Using our sample data, the fitted regression equation is:

\[ \widehat{\text{Score}} = 50.30 + 4.91(\text{Hours}) \]

This equation can be used to predict a student’s exam score based on the number of hours studied.

Interpretation:

  • The intercept (50.30) represents the predicted exam score when a student studies 0 hours.
  • The slope (4.91) indicates that each additional hour studied is associated with an increase of about 4.91 points in the predicted exam score.

Residuals

A residual measures the difference between an observed value and its predicted value.

\[ e_i = y_i - \hat{y}_i \]

where:

  • \(e_i\) = residual
  • \(y_i\) = observed value
  • \(\hat{y}_i\) = predicted value

Residuals help us evaluate how well the regression model fits the data.

Residual Plot

A residual plot helps determine whether a linear model is appropriate for the data. Residuals that are randomly scattered around zero suggest that a linear model is appropriate.

Interactive Regression Plot

Plotly allows users to interact with the graph by zooming, panning, and hovering over points. Interactive visualizations can make statistical relationships easier to explore and understand.

R Code Example

The following R code fits a simple linear regression model and creates a regression plot.
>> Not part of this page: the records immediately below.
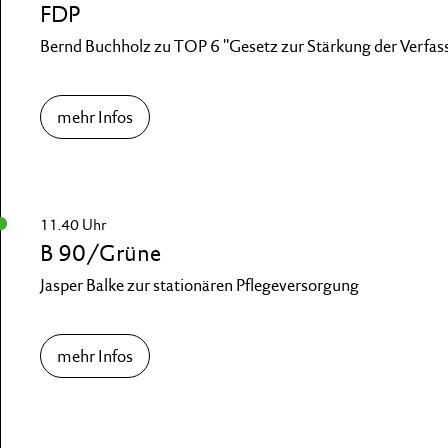
FDP
Bernd Buchholz zu TOP 6 "Gesetz zur Stärkung der Verfas
mehr Infos
11.40 Uhr
B 90/Grüne
Jasper Balke zur stationären Pflegeversorgung
mehr Infos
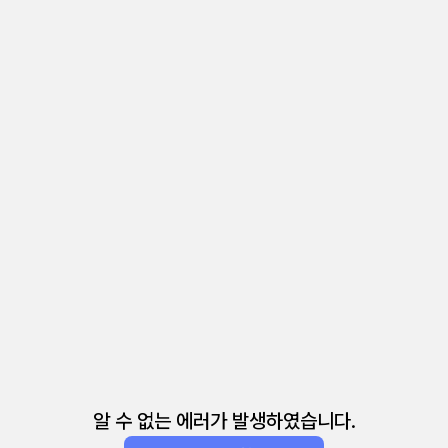
알 수 없는 에러가 발생하였습니다.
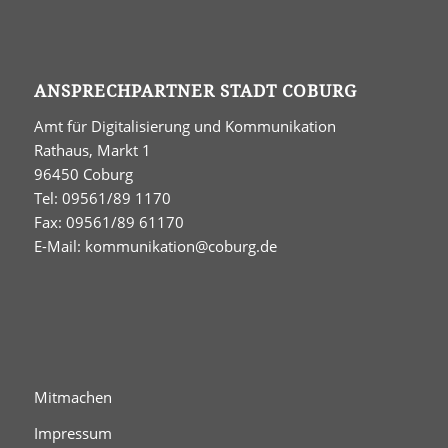
ANSPRECHPARTNER STADT COBURG
Amt für Digitalisierung und Kommunikation
Rathaus, Markt 1
96450 Coburg
Tel: 09561/89 1170
Fax: 09561/89 61170
E-Mail:
kommunikation@coburg.de
Mitmachen
Impressum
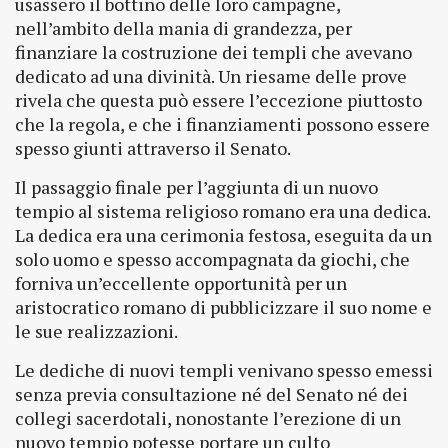
usassero il bottino delle loro campagne,
nell’ambito della mania di grandezza, per
finanziare la costruzione dei templi che avevano
dedicato ad una divinità. Un riesame delle prove
rivela che questa può essere l’eccezione piuttosto
che la regola, e che i finanziamenti possono essere
spesso giunti attraverso il Senato.
Il passaggio finale per l’aggiunta di un nuovo
tempio al sistema religioso romano era una dedica.
La dedica era una cerimonia festosa, eseguita da un
solo uomo e spesso accompagnata da giochi, che
forniva un’eccellente opportunità per un
aristocratico romano di pubblicizzare il suo nome e
le sue realizzazioni.
Le dediche di nuovi templi venivano spesso emessi
senza previa consultazione né del Senato né dei
collegi sacerdotali, nonostante l’erezione di un
nuovo tempio potesse portare un culto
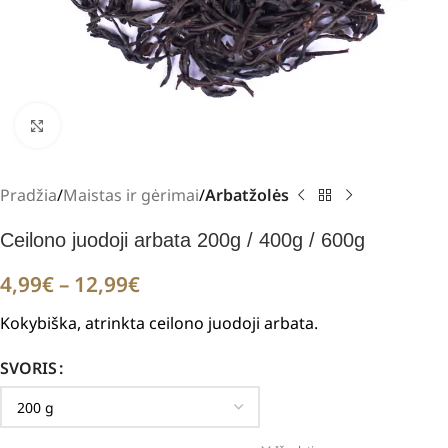
Padidinti
Pradžia
Maistas ir gėrimai
Arbatžolės
Ceilono juodoji arbata 200g / 400g / 600g
4,99
€
–
12,99
€
Kokybiška, atrinkta ceilono juodoji arbata.
SVORIS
The lm() function fits the regression model, while ggplot2 is used to visualize the relationship between the variables.

model <- lm(Score ~ Hours, data = study_data)

ggplot(study_data, aes(x = Hours, y = Score)) +
  geom_point(size = 3) +
  geom_smooth(method = "lm", se = FALSE) +
  labs(
    title = "Regression Line",
    x = "Hours Studied",
    y = "Exam Score"
  )

Conclusion

In this presentation, we explored simple linear regression and its applications.

Key takeaways:

  • Simple linear regression models the relationship between two quantitative variables.
  • Scatterplots help visualize relationships in the data.
  • The fitted regression line can be used to make predictions.
  • Residuals help evaluate how well the model fits the data.
  • Regression is a powerful tool for understanding and predicting real-world outcomes.